[Task to carry out] From the first line of the entries below through the line bearing "Maximalizuje Prúdenie Kvapalín!", write out each line exactly. Omit pictures.

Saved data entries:
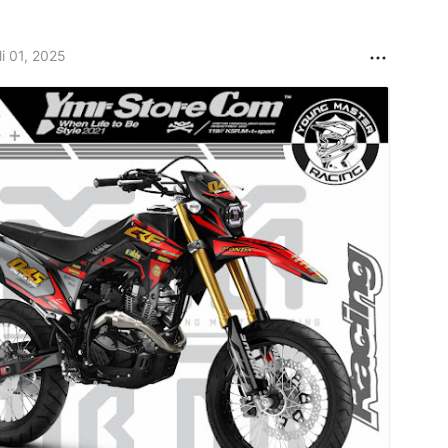
li 01, 2025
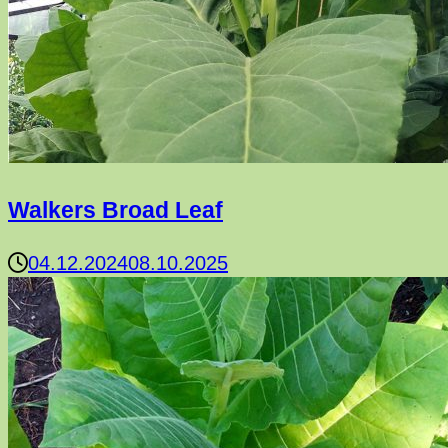
Walkers Broad Leaf
04.12.2024
08.10.2025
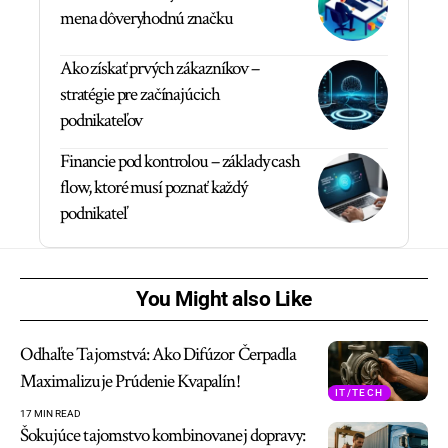
mena dôveryhodnú značku
Ako získať prvých zákazníkov –
stratégie pre začínajúcich
podnikateľov
Financie pod kontrolou – základy cash
flow, ktoré musí poznať každý
podnikateľ
You Might also Like
Odhaľte Tajomstvá: Ako Difúzor Čerpadla
Maximalizuje Prúdenie Kvapalín!
IT/TECH
17 MIN READ
Šokujúce tajomstvo kombinovanej dopravy:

[Exercise solution]
li 01, 2025
Walkers Broad Leaf
04.12.2024
08.10.2025
mena dôveryhodnú značku
Ako získať prvých zákazníkov –
stratégie pre začínajúcich
podnikateľov
Financie pod kontrolou – základy cash
flow, ktoré musí poznať každý
podnikateľ
You Might also Like
Odhaľte Tajomstvá: Ako Difúzor Čerpadla
Maximalizuje Prúdenie Kvapalín!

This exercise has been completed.